# Material to process
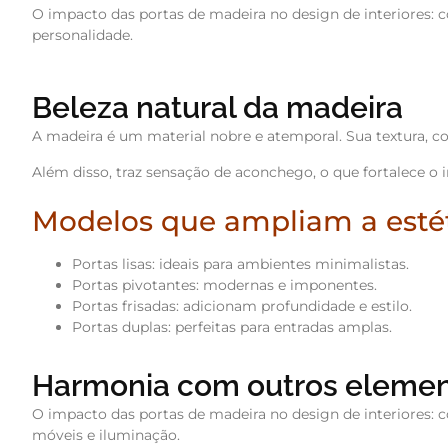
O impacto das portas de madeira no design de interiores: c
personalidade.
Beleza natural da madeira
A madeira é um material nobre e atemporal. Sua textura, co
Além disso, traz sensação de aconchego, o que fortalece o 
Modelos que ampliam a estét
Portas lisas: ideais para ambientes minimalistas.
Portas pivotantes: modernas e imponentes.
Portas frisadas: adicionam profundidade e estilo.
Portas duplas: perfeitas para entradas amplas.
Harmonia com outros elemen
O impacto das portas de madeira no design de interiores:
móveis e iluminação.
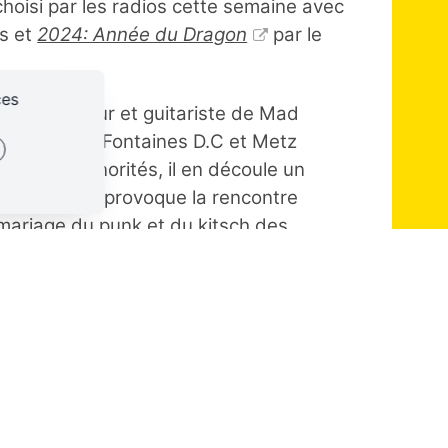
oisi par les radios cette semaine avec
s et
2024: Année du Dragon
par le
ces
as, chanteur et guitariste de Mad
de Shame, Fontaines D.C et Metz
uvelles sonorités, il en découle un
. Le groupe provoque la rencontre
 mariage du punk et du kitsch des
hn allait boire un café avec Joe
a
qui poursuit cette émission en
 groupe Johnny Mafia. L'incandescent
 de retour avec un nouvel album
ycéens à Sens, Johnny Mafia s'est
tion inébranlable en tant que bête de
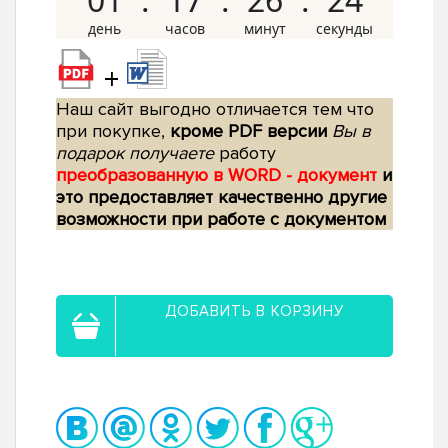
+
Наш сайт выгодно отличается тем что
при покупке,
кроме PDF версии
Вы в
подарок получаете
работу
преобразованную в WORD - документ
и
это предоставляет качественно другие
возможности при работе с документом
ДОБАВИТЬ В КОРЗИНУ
* * *
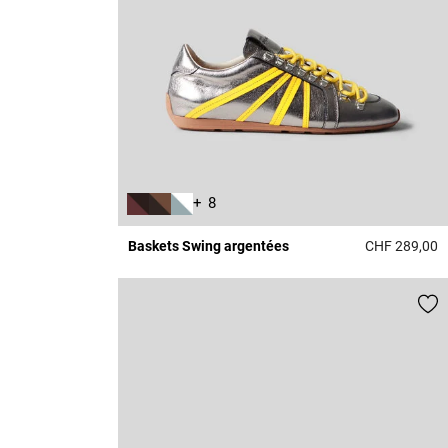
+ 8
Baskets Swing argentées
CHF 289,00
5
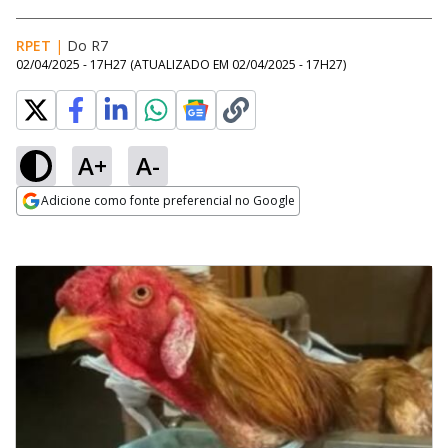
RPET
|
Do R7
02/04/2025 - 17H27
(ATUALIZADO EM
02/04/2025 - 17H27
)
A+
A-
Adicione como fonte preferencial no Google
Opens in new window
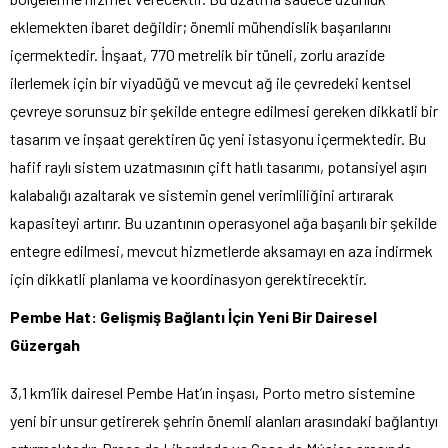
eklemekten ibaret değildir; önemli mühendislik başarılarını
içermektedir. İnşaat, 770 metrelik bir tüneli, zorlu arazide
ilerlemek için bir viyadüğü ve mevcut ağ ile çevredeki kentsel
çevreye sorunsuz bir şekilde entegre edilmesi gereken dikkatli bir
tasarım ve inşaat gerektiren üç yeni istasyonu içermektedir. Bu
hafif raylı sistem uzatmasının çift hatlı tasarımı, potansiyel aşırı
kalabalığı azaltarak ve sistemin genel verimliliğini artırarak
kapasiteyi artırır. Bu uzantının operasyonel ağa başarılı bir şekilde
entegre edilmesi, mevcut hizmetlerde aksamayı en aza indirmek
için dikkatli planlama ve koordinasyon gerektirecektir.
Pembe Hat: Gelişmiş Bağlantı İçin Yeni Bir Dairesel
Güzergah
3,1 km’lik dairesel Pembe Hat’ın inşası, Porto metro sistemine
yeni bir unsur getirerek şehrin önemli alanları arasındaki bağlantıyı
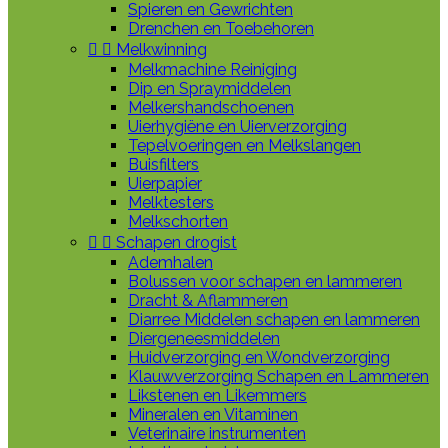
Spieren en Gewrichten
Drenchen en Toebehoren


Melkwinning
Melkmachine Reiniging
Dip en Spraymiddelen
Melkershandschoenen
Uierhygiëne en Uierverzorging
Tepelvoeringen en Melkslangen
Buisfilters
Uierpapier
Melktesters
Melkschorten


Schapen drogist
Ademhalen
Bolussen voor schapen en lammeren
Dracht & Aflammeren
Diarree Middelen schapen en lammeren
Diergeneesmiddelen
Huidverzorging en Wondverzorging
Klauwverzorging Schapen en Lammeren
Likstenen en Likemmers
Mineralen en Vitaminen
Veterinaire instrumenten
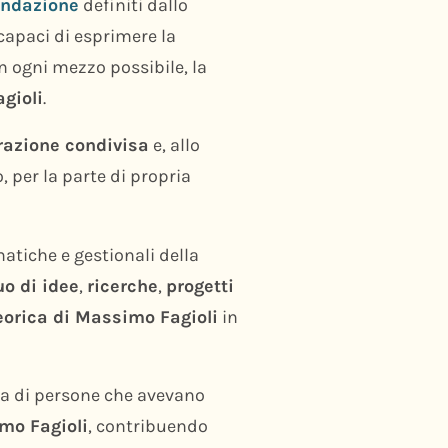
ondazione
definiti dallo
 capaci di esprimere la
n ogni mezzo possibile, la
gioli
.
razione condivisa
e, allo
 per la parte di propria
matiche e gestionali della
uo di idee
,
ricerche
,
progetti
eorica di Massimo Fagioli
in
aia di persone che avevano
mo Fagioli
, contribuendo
* * *
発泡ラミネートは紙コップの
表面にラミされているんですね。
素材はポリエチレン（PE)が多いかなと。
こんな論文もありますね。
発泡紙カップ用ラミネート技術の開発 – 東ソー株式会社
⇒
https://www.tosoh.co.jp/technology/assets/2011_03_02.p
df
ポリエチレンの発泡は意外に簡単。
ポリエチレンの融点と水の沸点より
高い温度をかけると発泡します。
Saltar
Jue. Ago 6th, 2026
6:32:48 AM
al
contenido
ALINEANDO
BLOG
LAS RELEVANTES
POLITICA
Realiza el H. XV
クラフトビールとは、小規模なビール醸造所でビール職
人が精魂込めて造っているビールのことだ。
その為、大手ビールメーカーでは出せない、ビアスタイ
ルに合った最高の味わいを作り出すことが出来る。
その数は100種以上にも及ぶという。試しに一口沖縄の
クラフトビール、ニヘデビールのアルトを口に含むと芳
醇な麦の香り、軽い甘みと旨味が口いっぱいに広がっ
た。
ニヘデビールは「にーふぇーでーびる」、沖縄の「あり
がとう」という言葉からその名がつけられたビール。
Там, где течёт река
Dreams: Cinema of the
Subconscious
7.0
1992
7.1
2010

# Assignment
Begin at the line in the entries above that has "O impacto das portas de madeira no design de interiores: c", stop after the line that has "ДОБАВИТЬ В КОРЗИНУ", and output exactly those lines without pictures.

# Answer for this exercise
O impacto das portas de madeira no design de interiores: c
personalidade.
Beleza natural da madeira
A madeira é um material nobre e atemporal. Sua textura, co
Além disso, traz sensação de aconchego, o que fortalece o 
Modelos que ampliam a estét
Portas lisas: ideais para ambientes minimalistas.
Portas pivotantes: modernas e imponentes.
Portas frisadas: adicionam profundidade e estilo.
Portas duplas: perfeitas para entradas amplas.
Harmonia com outros elemen
O impacto das portas de madeira no design de interiores:
móveis e iluminação.
oisi par les radios cette semaine avec
s et
2024: Année du Dragon
par le
ces
as, chanteur et guitariste de Mad
de Shame, Fontaines D.C et Metz
uvelles sonorités, il en découle un
. Le groupe provoque la rencontre
 mariage du punk et du kitsch des
hn allait boire un café avec Joe
a
qui poursuit cette émission en
 groupe Johnny Mafia. L'incandescent
 de retour avec un nouvel album
ycéens à Sens, Johnny Mafia s'est
tion inébranlable en tant que bête de
+
Наш сайт выгодно отличается тем что
при покупке,
кроме PDF версии
Вы в
подарок получаете
работу
преобразованную в WORD - документ
и
это предоставляет качественно другие
возможности при работе с документом
ДОБАВИТЬ В КОРЗИНУ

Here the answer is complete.